380 del 2001 disciplina la convalida introducendo elementi di
specialità rispetto all’art. 21-nonies, comma 2, della legge n. 241 del 7
agosto 1990, perché, da un lato, consente la convalida del
provvedimento “annullato” – non già “annullabile” – mentre di regola la
convalida è preclusa dalla formazione del giudicato, e, dall’altro, la
limita ai vizi “di procedura” (escludendo quindi i vizi sostanziali)
(nel caso di specie, è stato rilevato il contrasto tra la destinazione
dell’immobile e la disciplina urbanistica a esso applicabile, che di per
sé esclude la “fiscalizzazione”). (2).
In motivazione, la sezione ha poi chiarito che non può condurre ad esiti
diversi la circostanza per cui nel tempo intercorso tra il rilascio del
permesso di costruire poi annullato e la presentazione dell’istanza di
applicazione di una sanzione pecuniaria in luogo della demolizione, la
disciplina urbanistica sia stata modificata. In senso contrario,
infatti, la sezione rileva che l’art. 38 del d.P.R. n. 380 del 2001 è
norma di favore che consente che si producano, in conseguenza del
pagamento di una sanzione pecuniaria, i medesimi effetti del permesso di
costruire in sanatoria di cui all’articolo 36 del d.P.R. n. 380 del
2001, pur in presenza di un bene (formalmente) abusivo, perché comunque
il titolo avrebbe dovuto essere rilasciato, stante la sostanziale
legittimità dell’opera alla disciplina urbanistica all’epoca vigente e a
cui si correla l’affidamento del privato, con la conseguenza che non
può assumere rilevanza sanante una disciplina urbanistica o edilizia
sopravvenuta, non potendo il privato logicamente confidare in una
modifica del quadro normativo che renda legittimo ciò che prima non lo
era.

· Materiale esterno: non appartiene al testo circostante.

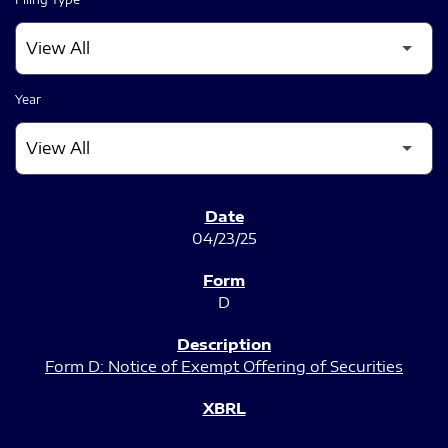
Year
SEC FILINGS
04/23/25
D
Form D: Notice of Exempt Offering of Securities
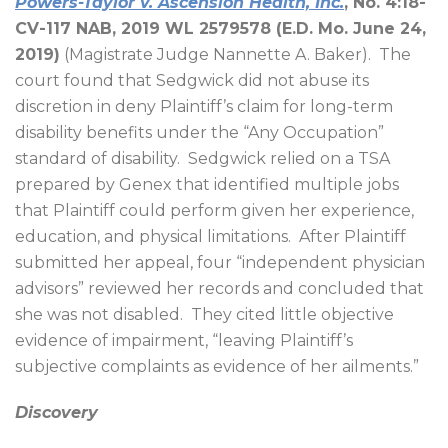
Powers-Taylor v. Ascension Health, Inc.
, No. 4:18-
CV-117 NAB, 2019 WL 2579578 (E.D. Mo. June 24,
2019)
(Magistrate Judge Nannette A. Baker).
The
court found that Sedgwick did not abuse its
discretion in deny Plaintiff’s claim for long-term
disability benefits under the “Any Occupation”
standard of disability.
Sedgwick relied on a TSA
prepared by Genex that identified multiple jobs
that Plaintiff could perform given her experience,
education, and physical limitations.
After Plaintiff
submitted her appeal, four “independent physician
advisors” reviewed her records and concluded that
she was not disabled.
They cited little objective
evidence of impairment, “leaving Plaintiff’s
subjective complaints as evidence of her ailments.”
Discovery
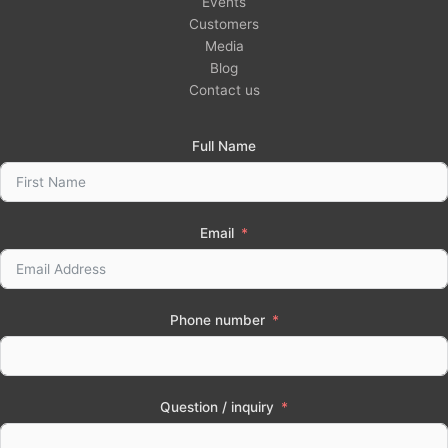
Events
Customers
Media
Blog
Contact us
Full Name
Email
Phone number
Question / inquiry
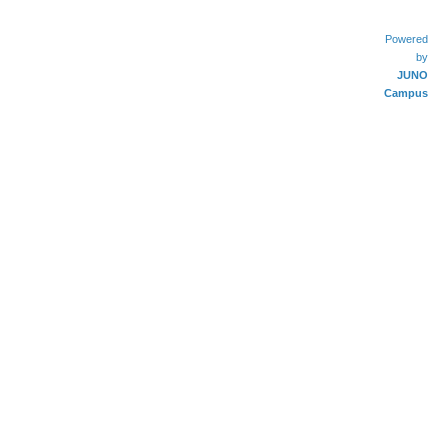
Powered
by
JUNO
Campus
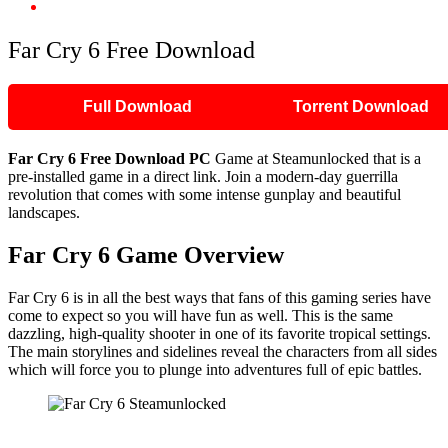
Far Cry 6 Free Download
Far Cry 6 Free Download
Full Download
Torrent Download
Far Cry 6 Free Download PC
Game at Steamunlocked that is a
pre-installed game in a direct link. Join a modern-day guerrilla
revolution that comes with some intense gunplay and beautiful
landscapes.
Far Cry 6 Game Overview
Far Cry 6 is in all the best ways that fans of this gaming series have
come to expect so you will have fun as well. This is the same
dazzling, high-quality shooter in one of its favorite tropical settings.
The main storylines and sidelines reveal the characters from all sides
which will force you to plunge into adventures full of epic battles.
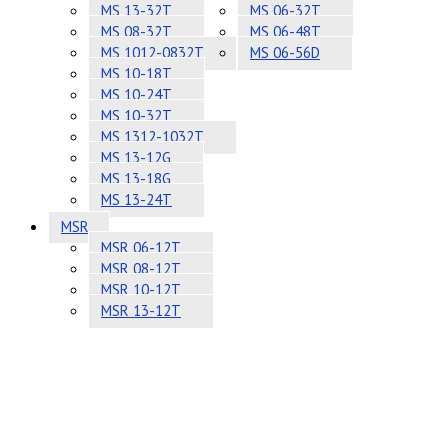
MS 13-32T
MS 06-32T
MS 08-32T
MS 06-48T
MS 1012-0832T
MS 06-56D
MS 10-18T
MS 10-24T
MS 10-32T
MS 1312-1032T
MS 13-12G
MS 13-18G
MS 13-24T
MSR
MSR 06-12T
MSR 08-12T
MSR 10-12T
MSR 13-12T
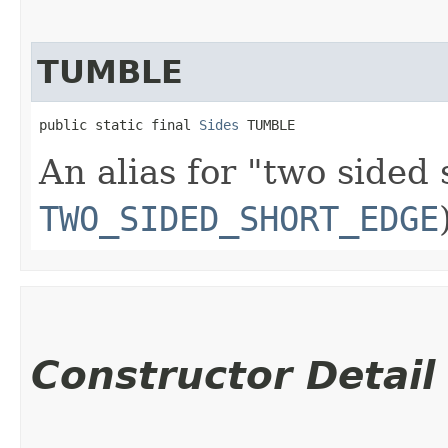
TUMBLE
public static final 
Sides
 TUMBLE
An alias for "two sided
TWO_SIDED_SHORT_EDGE
Constructor Detail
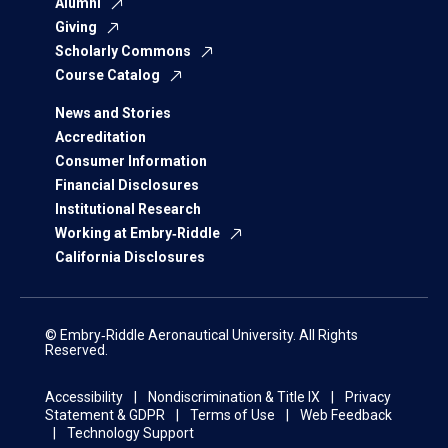
Alumni
Giving
Scholarly Commons
Course Catalog
News and Stories
Accreditation
Consumer Information
Financial Disclosures
Institutional Research
Working at Embry‑Riddle
California Disclosures
© Embry‑Riddle Aeronautical University. All Rights
Reserved.
Accessibility
Nondiscrimination & Title IX
Privacy
Statement & GDPR
Terms of Use
Web Feedback
Technology Support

Ciò discende altresì dall’esigenza di evitare la riproposizione
della tesi della “sanatoria giurisprudenziale”, ossia appunto della
sanabilità dell’immobile per “conformità sopravvenuta”, che è stata
infine disattesa in mancanza di una base legale (cfr. Corte cost., 8
novembre 2017, n. 232), né depone in senso contrario il decreto legge n.
69 del 29 maggio 2024, convertito con modificazioni in legge n. 105 del
24 luglio 2024, da un lato, perché non ancora vigente al momento
dell’adozione del provvedimento impugnato, dall’altro, perché esso «non
ha inteso superare il requisito della cosiddetta “doppia conformità”, ma
ne ha circoscritto l’ambito di applicazione agli abusi edilizi di
maggiore gravità» (Corte cost., 15 luglio 2024, n. 125, in Foro it.,
2024, 10, I, 2615, con nota di C. BONA, nonché oggetto della News UM n.
88 del 16 settembre 2024).
(1) Conformi: Sulla prima parte della massima cfr. T.a.r. per il Lazio,
Roma, sez. II-bis, 26 novembre 2022, n. 15822; Cons. Stato, sez. IV, 7
gennaio 2019, n. 113; 11 aprile 2014, n. 1767.
(2) Conformi: Cons. Stato, sez. II, 9 settembre 2024, n. 7487; ad.
plen., 7 settembre 2020, n. 17, in Foro.it, 2021, 1, III, 33, con nota
di E. TRAVI; Corte cost., 11 giugno 2010, n. 209.